From alienation and dissolution to involvement and ownership through KindiLink – a jointly constructed supported play group for Indigenous families and their young children, held on school sites in Western Australia

Year: 2019

Author: Barratt-Pugh, Caroline, Barblett, Lennie, Knaus, Marianne, Cooper, Trudi, Hill, Susan

Type of paper: Abstract refereed

The importance of partnerships between parents/carers, early childhood educators and the community has been well established in relation to improving educational outcomes for young Indigenous children. Establishing positive relationships in the early years serve as a bridge between families and schools, providing children with a sense of belonging and providing a platform for their future achievements. These connections also have the potential to increase parental confidence and capacity as their child’s first teacher and educators understanding and incorporation of Indigenous culture/s and languages/dialect into their early childhood program. However, forging these partnerships may be difficult given the disconnect between some Indigenous families and school, often created by the power inequities and levels of disenchantment in families.
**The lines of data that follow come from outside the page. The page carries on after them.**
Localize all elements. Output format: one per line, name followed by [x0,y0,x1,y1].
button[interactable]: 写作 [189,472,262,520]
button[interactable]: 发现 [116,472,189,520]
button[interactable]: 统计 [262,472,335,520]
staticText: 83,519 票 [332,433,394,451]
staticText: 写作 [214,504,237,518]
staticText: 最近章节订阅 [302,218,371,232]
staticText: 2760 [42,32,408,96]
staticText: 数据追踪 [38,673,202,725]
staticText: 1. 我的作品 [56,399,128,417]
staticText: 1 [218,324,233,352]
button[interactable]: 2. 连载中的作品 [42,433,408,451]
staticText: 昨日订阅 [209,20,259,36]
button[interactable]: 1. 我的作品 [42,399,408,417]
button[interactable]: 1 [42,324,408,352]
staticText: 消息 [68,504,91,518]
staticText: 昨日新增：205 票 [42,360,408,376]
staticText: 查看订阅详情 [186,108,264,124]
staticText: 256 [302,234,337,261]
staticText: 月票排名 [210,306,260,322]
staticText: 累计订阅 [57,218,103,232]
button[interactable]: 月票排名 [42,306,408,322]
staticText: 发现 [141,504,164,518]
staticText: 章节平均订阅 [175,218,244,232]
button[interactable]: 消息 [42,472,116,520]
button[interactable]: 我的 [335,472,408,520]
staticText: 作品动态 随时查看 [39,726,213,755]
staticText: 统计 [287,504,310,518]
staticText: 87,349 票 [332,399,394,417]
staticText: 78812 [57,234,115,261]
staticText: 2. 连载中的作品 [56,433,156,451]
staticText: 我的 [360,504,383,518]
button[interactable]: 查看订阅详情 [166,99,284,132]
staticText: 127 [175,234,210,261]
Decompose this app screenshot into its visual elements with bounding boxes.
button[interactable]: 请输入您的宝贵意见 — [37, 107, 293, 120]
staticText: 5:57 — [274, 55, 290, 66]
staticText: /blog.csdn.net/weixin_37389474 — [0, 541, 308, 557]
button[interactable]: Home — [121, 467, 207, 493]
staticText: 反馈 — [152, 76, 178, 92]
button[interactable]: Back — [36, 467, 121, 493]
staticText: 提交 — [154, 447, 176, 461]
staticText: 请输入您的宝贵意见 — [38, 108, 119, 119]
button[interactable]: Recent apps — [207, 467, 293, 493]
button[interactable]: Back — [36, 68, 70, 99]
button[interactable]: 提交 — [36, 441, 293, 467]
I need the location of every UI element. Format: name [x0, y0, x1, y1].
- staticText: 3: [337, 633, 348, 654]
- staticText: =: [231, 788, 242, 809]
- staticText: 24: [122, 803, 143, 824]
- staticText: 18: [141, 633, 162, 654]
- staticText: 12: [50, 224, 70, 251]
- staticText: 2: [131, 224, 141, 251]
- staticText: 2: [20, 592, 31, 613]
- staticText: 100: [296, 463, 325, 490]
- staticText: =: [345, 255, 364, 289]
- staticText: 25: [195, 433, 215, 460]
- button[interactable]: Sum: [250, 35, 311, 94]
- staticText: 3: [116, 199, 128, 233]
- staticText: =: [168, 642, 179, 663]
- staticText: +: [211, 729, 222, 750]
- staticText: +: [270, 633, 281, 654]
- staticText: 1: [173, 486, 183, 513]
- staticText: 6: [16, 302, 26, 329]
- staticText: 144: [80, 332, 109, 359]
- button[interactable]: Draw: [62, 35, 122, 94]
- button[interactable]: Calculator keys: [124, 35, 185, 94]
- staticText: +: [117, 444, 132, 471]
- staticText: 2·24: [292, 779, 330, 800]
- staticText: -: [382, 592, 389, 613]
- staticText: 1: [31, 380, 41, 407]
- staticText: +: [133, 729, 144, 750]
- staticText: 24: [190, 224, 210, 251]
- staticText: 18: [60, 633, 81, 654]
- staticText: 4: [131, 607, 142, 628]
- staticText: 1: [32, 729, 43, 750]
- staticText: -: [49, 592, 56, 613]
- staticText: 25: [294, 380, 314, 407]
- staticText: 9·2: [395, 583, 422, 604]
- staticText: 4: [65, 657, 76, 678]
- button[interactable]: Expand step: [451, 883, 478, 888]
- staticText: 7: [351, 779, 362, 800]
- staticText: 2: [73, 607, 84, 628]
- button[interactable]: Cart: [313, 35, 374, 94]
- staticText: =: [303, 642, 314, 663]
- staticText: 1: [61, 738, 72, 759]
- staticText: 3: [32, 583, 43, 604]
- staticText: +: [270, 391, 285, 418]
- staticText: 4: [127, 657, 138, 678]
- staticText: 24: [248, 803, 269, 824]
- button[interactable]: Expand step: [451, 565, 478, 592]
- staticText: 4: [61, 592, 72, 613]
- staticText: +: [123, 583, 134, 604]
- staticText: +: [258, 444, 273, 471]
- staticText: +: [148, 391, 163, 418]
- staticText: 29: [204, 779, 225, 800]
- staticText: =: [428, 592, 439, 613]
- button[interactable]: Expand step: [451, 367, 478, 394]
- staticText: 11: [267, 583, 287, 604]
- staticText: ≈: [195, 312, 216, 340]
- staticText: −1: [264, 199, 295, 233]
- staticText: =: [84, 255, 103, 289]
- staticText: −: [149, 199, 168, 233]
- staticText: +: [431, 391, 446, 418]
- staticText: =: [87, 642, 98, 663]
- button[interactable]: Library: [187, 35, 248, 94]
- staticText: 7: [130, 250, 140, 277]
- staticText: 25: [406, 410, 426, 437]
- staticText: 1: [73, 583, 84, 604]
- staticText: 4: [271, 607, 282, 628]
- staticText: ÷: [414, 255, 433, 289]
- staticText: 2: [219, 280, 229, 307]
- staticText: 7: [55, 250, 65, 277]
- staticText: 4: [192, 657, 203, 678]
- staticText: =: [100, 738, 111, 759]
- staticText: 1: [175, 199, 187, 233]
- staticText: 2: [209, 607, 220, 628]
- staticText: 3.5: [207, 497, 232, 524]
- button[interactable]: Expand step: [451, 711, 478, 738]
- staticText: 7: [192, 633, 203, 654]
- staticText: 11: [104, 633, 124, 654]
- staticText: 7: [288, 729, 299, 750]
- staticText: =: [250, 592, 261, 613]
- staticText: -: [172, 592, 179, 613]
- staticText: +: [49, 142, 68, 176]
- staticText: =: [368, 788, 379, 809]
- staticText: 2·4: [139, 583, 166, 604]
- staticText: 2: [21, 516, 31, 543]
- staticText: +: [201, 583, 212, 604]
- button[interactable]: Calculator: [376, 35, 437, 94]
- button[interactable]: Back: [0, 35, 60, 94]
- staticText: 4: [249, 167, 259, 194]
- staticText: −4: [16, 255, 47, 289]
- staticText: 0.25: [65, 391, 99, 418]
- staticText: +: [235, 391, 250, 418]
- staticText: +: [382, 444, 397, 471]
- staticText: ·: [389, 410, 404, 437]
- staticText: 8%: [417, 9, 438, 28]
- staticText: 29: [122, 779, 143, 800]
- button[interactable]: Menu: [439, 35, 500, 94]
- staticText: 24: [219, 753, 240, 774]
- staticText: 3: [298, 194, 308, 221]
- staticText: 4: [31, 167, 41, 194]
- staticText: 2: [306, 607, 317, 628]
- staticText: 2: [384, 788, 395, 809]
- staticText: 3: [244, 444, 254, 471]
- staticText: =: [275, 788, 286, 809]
A number of programs have emerged as a means of supporting Indigenous families and schools to overcome this disconnect and increase positive outcomes for children, while simultaneously improving parents’/carers’ social and cultural capital.

KindiLink is an example of such a program initiated by the Department of Education in Western Australia, for three-year-old Aboriginal children, who attend with a family member. KindiLink is a play-and-learn initiative, held on school sites, implemented by an Aboriginal and Islander Education Officer (AIEO) and early childhood educator. Based on an interpretative paradigm, using a mixed method approach, families, AIEOs, teachers and principals were invited to take part in an evaluation of the impact and effectiveness of KindiLink on 37 school sites. Data collection included pre-and post-program surveys, case studies, yarning and reflective journals collected across a year. Educators and families worked together to create a jointly constructed, inclusive, mutually respectful and safe learning environment. By sharing their literacy practices and languages/dialects, families began to see themselves as valued experts. The power balance shifted very slightly as families became more confident and comfortable at KindiLink. Families began to take the initiative in demonstrating their skills and understandings, providing and leading activities, and becoming partners in their child’s learning. This had a ripple effect as families began to engage with the wider school community, taking on school roles and supporting their older children to attend school, while enrolling their younger child/children in kindergarten. KindiLink changed the story of some families from one of alienation and dissolution to one of ownership and involvement. Ultimately, time will tell if the gains through participation in KindiLink, can be sustained into the future and extended beyond KindiLink.